Rich states, fewer disasters, more calamity relief fund
centrally sponsored Calamity Relief Fund (crf) has come in for sharp criticism for its "skewed" method of determining fund allocation for various states, based on their past ability to spend. That's why, during 2000-2004, economically advanced states like Gujarat, Maharashtra and Punjab had higher allocations than Orissa, Bihar, Madhya Pradesh, Assam and West Bengal, says the Centre for Budget and Governance Accountability (cbga), a research group in Delhi that monitors fiscal instruments.
"The fund is not a need-based one and also doesn't take care of a state's ability to spend money on relief as well as the frequency at which calamities strike it," says Subrat Das, a researcher involved with what is the first assessment of crf by civil society. cbga recommends an overhaul of the Rs 11,000 crore scheme (see box: A state of calamity).
crf has a limited scope, the yet-to-be published assessment says. It covers only six calamities, whereas protection is required for at least a dozen. The Union home ministry is the nodal authority for crf; state governments implement it. Finance commissions provide operation guidelines. crf's structure is based on recommendations of the 11th Finance Commission, in operation till March 31, 2005.
cbga wants crf, the only such fund states can access, secured from political interference. For instance, in 2001-02, Andhra Pradesh had only six per cent deficient rainfall, but walked away with a relief package of Rs 148 crore and 3 lakh tonnes of rice. Rajasthan, on the other hand, failed to get any additional assistance from the Centre that year, despite a third successive drought. "I can't say that political considerations don't play a role. But the crf is a very small fund and needs to be strengthened," says Michael Vetha Siromony, former director of the Union home ministry's national disaster management division.
The assessment is opportune.
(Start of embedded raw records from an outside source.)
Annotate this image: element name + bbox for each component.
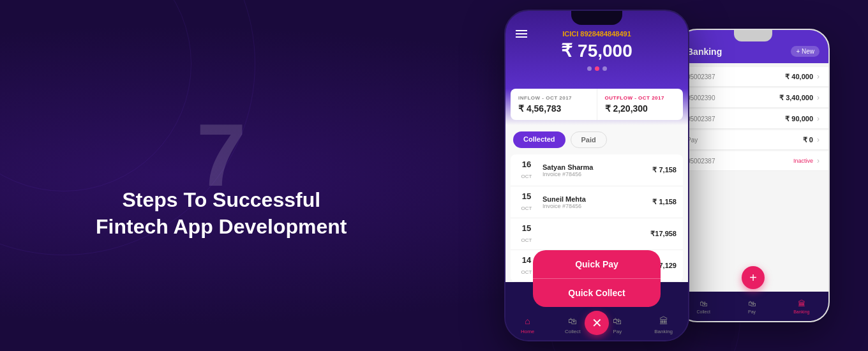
phone2-title: Banking (687, 47, 722, 57)
phone2-new-btn[interactable]: + New (791, 46, 819, 57)
phone2-nav-banking[interactable]: 🏛 Banking (793, 299, 809, 314)
nav-home[interactable]: ⌂ Home (521, 315, 534, 334)
carousel-dots (516, 66, 678, 71)
banking-icon: 🏛 (657, 315, 670, 327)
inflow-label: INFLOW - OCT 2017 (518, 95, 589, 101)
phone2-content: 05002387 ₹ 40,000 › 05002390 ₹ 3,40,000 … (678, 63, 828, 176)
transaction-amount: ₹ 7,158 (652, 166, 677, 174)
chevron-right-icon: › (817, 93, 819, 102)
left-section: 7 Steps To Successful Fintech App Develo… (96, 110, 347, 240)
dot-2 (595, 66, 599, 71)
tab-collected[interactable]: Collected (513, 131, 565, 148)
phone-second: Banking + New 05002387 ₹ 40,000 › 050023… (677, 29, 830, 322)
quick-pay-button[interactable]: Quick Pay (533, 250, 661, 279)
table-row: 16 OCT Satyan Sharma Invoice #78456 ₹ 7,… (511, 154, 683, 186)
phones-container: ICICI 8928484848491 ₹ 75,000 INFLOW - OC… (504, 0, 830, 351)
table-row: 15 OCT ₹17,958 (511, 218, 683, 250)
phone-main: ICICI 8928484848491 ₹ 75,000 INFLOW - OC… (504, 10, 689, 341)
nav-pay-label: Pay (613, 329, 622, 334)
nav-banking[interactable]: 🏛 Banking (654, 315, 673, 334)
dot-1 (587, 66, 592, 71)
nav-collect[interactable]: 🛍 Collect (565, 315, 580, 334)
transaction-date: 15 OCT (517, 191, 536, 213)
collect-icon: 🛍 (700, 299, 707, 308)
chevron-right-icon: › (817, 114, 819, 123)
phone2-bottom-nav: 🛍 Collect 🛍 Pay 🏛 Banking (678, 292, 828, 321)
inflow-section: INFLOW - OCT 2017 ₹ 4,56,783 (511, 89, 597, 120)
nav-home-label: Home (521, 329, 534, 334)
transaction-amount: ₹ 1,158 (652, 198, 677, 206)
chevron-right-icon: › (817, 156, 819, 165)
plus-button[interactable]: + (742, 266, 765, 289)
pay-icon: 🛍 (611, 315, 624, 327)
transaction-info: Suneil Mehta Invoice #78456 (542, 195, 652, 209)
quick-collect-button[interactable]: Quick Collect (533, 279, 661, 307)
outflow-label: OUTFLOW - OCT 2017 (605, 95, 676, 101)
list-item: 05002390 ₹ 3,40,000 › (678, 88, 828, 108)
outflow-section: OUTFLOW - OCT 2017 ₹ 2,20,300 (597, 89, 684, 120)
nav-pay[interactable]: 🛍 Pay (611, 315, 624, 334)
list-item: 05002387 ₹ 40,000 › (678, 67, 828, 87)
steps-text: Steps To Successful Fintech App Developm… (96, 187, 347, 240)
list-item: Pay ₹ 0 › (678, 130, 828, 150)
chevron-right-icon: › (817, 135, 819, 144)
big-number: 7 (96, 110, 347, 200)
transaction-date: 15 OCT (517, 223, 536, 244)
phone2-nav-collect[interactable]: 🛍 Collect (697, 299, 710, 314)
close-button[interactable]: ✕ (585, 311, 609, 335)
flow-section: INFLOW - OCT 2017 ₹ 4,56,783 OUTFLOW - O… (511, 89, 683, 120)
home-icon: ⌂ (521, 315, 534, 327)
nav-collect-label: Collect (565, 329, 580, 334)
balance-amount: ₹ 75,000 (516, 40, 678, 61)
chevron-right-icon: › (817, 72, 819, 81)
phone2-header: Banking + New (678, 30, 828, 63)
dot-3 (602, 66, 607, 71)
pay-icon: 🛍 (748, 299, 756, 308)
outflow-amount: ₹ 2,20,300 (605, 103, 676, 114)
list-item: 05002387 Inactive › (678, 151, 828, 171)
banking-icon: 🏛 (798, 299, 805, 308)
inflow-amount: ₹ 4,56,783 (518, 103, 589, 114)
phone2-nav-pay[interactable]: 🛍 Pay (748, 299, 756, 314)
transaction-amount: ₹17,958 (650, 230, 677, 238)
bank-name: ICICI 8928484848491 (516, 30, 678, 38)
hamburger-menu[interactable] (516, 30, 527, 38)
tabs-container: Collected Paid (511, 131, 683, 148)
tab-paid[interactable]: Paid (571, 131, 607, 148)
quick-actions-popup[interactable]: Quick Pay Quick Collect (533, 250, 661, 307)
transaction-info: Satyan Sharma Invoice #78456 (542, 163, 652, 177)
transaction-date: 16 OCT (517, 160, 536, 181)
phone-top-bar: ICICI 8928484848491 ₹ 75,000 (505, 11, 688, 89)
collect-icon: 🛍 (566, 315, 579, 327)
list-item: 05002387 ₹ 90,000 › (678, 109, 828, 129)
table-row: 15 OCT Suneil Mehta Invoice #78456 ₹ 1,1… (511, 186, 683, 218)
nav-banking-label: Banking (654, 329, 673, 334)
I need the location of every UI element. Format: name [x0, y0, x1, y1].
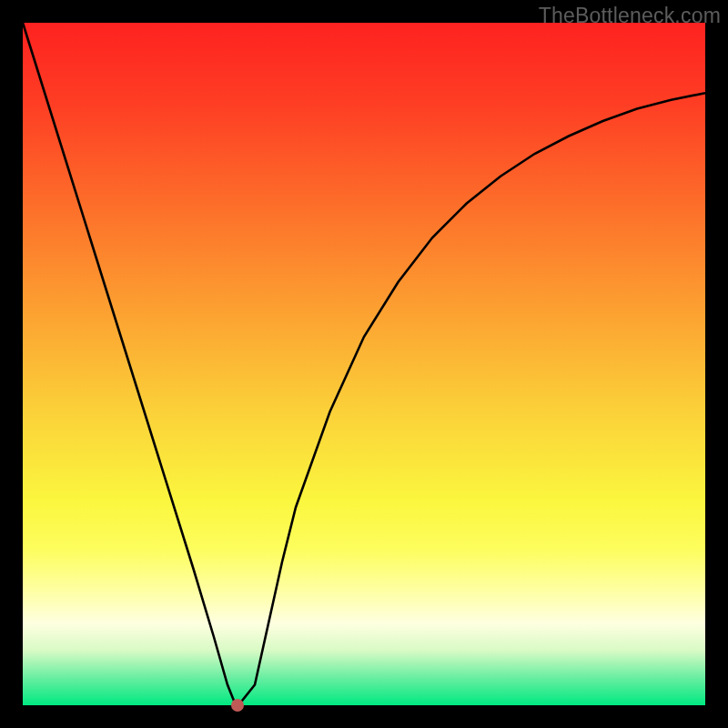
- chart-frame: TheBottleneck.com: [0, 0, 728, 728]
- plot-area: [23, 23, 705, 705]
- watermark-text: TheBottleneck.com: [539, 4, 721, 28]
- optimal-point-marker: [231, 699, 244, 712]
- bottleneck-curve: [23, 23, 705, 705]
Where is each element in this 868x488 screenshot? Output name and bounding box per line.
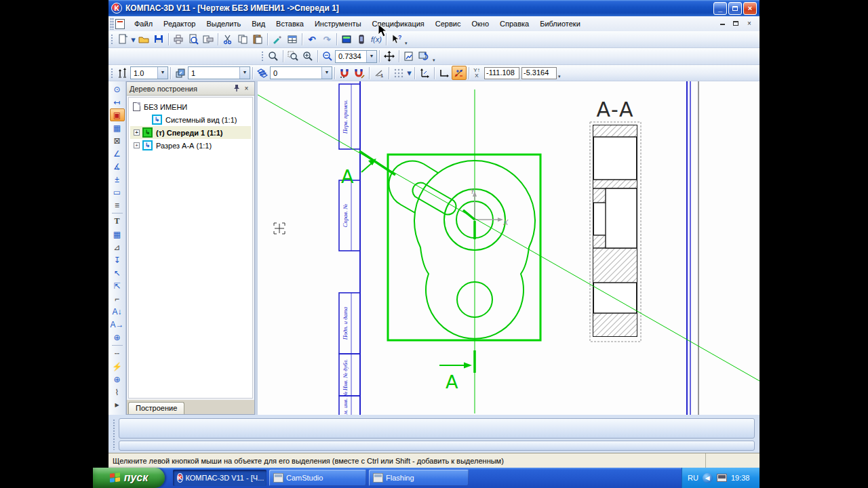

Union home minister Shiv Raj Patil recently declared India would unveil its national policy on disaster management. Besides, the 12th Finance Commission is due to come out with its recommendations; these take effect next fiscal year and will be valid for five years.
The draft policy also suggests enacting a national law institutionalising all existing mechanisms. But if it legalises the crf mechanism as it is, all its flaws would perpetuate. "The best way to take care of such confusion is to establish a national fund for disaster relief, with a mechanism," says N M Prusty, chief, emergency and rehabilitation, care India. While the crf is just a disaster relief fund, the new fund, explains Prusty, will be a consolidated one with rapid access provision. "In this fund, all the crf flaws can be amended," he says.